Better moisture retention among benefits of using stripper headers on combines: agronomist

A well-known agronomist from southern Saskatchewan believes stripper headers on combines, that leave long-standing stubble, is the way to go for coping with dry conditions.

Troy LaForge says several other benefits come from using stripper headers.

“Catching more snow in the winter time is a big benefit and ultimately protecting the land from wind and other host of elements at the end of the day. Less fuel usage on our combine, less wear-and-tear putting straw through our combines, and then those long straws when they do end up on the ground in the next year or two after, they last a lot longer than a chopped up piece of straw and we just get better moisture retention long-term. It’s really building our soil quality is the big thing.” LaForge explained.

He noted research done in Swift Current that indicated leaving longer stubble helps retain moisture, eventually leading to a better crop yield.

“They basically found that you would gain 5 percent more yield if you went 6-inch (stubble), 10 percent if you went 12-inch, and then 14 percent if you stripped that stubble, so the evaporative losses are less, plus you gain more water so it’s kind of a one plus one equals three scenario.”

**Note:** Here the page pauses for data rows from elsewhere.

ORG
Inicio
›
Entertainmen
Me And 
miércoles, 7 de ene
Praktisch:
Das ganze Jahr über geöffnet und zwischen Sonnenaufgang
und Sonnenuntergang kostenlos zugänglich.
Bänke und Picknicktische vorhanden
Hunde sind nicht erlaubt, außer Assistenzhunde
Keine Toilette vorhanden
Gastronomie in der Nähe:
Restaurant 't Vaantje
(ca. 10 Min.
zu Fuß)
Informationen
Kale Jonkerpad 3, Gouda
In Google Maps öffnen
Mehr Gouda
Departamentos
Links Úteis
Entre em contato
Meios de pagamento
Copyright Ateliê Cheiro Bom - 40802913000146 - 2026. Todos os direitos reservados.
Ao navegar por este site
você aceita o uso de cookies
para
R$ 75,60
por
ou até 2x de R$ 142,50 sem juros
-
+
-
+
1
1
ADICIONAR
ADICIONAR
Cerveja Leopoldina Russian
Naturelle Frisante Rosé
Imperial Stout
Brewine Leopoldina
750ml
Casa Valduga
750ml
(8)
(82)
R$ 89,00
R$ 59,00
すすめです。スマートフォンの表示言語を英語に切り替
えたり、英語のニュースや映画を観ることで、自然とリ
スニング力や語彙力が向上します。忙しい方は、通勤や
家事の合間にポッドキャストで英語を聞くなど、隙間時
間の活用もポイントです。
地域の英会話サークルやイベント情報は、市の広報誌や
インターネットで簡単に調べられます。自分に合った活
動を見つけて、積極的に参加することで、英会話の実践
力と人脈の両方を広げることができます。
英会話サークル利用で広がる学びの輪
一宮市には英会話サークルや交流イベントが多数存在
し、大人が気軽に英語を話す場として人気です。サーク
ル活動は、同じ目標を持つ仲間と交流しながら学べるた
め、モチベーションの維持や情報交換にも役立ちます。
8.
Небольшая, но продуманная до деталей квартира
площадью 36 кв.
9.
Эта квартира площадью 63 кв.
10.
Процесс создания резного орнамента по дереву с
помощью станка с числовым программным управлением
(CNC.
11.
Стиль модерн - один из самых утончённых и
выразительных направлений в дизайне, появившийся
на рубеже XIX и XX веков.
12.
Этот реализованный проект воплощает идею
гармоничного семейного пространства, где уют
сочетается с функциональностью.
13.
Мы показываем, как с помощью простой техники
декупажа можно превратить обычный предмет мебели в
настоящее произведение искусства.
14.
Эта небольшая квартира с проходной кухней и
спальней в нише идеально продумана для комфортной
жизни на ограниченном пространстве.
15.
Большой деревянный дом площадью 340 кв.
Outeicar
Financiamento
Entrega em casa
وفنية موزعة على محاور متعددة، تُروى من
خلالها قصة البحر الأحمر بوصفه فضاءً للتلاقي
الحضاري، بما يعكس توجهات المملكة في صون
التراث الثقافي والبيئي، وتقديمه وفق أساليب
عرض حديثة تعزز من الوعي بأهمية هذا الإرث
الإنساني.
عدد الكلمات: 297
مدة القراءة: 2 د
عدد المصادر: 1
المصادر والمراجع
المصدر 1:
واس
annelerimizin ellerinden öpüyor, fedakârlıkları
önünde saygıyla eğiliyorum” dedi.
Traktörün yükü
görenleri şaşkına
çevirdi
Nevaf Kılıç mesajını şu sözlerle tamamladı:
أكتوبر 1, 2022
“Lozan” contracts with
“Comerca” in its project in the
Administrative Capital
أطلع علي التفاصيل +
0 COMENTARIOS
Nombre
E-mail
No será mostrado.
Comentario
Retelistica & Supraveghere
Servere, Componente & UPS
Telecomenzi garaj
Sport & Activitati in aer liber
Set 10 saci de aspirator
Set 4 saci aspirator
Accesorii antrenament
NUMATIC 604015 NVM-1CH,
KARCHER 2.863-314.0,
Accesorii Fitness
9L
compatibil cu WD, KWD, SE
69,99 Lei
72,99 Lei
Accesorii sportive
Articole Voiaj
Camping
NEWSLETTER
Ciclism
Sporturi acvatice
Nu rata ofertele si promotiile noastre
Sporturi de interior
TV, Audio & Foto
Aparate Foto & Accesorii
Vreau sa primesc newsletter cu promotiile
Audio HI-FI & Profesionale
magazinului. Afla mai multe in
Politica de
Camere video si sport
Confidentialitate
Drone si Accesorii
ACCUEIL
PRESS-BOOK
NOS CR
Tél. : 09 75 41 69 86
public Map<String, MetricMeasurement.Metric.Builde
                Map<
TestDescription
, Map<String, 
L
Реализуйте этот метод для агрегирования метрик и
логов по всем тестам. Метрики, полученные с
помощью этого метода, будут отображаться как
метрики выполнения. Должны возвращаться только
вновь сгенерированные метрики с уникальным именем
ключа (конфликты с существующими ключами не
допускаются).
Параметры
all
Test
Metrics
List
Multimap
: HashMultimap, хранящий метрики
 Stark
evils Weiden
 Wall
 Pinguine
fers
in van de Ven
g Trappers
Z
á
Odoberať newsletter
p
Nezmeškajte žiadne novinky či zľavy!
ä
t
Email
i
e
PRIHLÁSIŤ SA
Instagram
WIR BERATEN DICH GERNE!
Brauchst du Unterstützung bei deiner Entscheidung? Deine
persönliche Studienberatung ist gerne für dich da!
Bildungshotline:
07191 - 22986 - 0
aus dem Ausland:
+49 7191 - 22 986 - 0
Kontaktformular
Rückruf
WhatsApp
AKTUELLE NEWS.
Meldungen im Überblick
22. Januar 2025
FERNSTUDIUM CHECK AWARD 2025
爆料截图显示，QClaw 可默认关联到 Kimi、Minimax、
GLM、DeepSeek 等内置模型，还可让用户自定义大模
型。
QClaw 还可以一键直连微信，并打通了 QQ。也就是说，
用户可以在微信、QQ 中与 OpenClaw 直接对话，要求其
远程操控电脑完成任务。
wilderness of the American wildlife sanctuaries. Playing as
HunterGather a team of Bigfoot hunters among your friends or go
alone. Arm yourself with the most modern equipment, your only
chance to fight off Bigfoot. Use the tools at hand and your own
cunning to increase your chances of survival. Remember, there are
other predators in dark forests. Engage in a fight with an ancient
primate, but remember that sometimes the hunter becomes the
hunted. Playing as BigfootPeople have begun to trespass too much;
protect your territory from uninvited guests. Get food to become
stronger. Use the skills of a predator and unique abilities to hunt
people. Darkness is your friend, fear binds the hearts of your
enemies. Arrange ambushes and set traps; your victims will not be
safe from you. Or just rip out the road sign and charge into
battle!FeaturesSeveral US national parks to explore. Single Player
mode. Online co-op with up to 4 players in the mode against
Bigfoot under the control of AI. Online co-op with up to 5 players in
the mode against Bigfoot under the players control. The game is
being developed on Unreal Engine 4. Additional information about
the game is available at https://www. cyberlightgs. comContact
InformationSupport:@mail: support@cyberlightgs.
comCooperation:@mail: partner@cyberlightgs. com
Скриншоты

LaForge said producers may be concerned about the cost associated with the practice.

“Say you were a pea or lentil grower you may not use it on that crop so now you have to own a second header. Obviously costs are always a concern, you do need to think about that in the budgeting process, but I would contend the important part there is that if you’re going to increase productivity of your land, especially over the long term, that header is probably going to more than pay for itself and provide a good return.” he said.

The use of stripper headers, along with disc drills, is more common in U.S. States like Montana and the Dakotas.

He says it’s being adopted in southern Alberta and southern Saskatchewan, as drought conditions continue, and believes it will continue to gain popularity.

“We’ve got quite a few manufacturers locally that are actually working on good technologies that would really help us to keep doing a better and better job of seeding into that.”

LaForge farms in the Cadillac area and has adopted the use of stripper headers and disc drills in his operation.

“The stripper header would generally harvest about two-thirds of our land, if not a little bit more. Some years if we got flax in the rotation we’ve been stripping that, and we’ve got neighbours now that are also working on stripping crops like canola, so it’s going to gain some of the percentage of acres as we learn better how to use them.” LaForge said.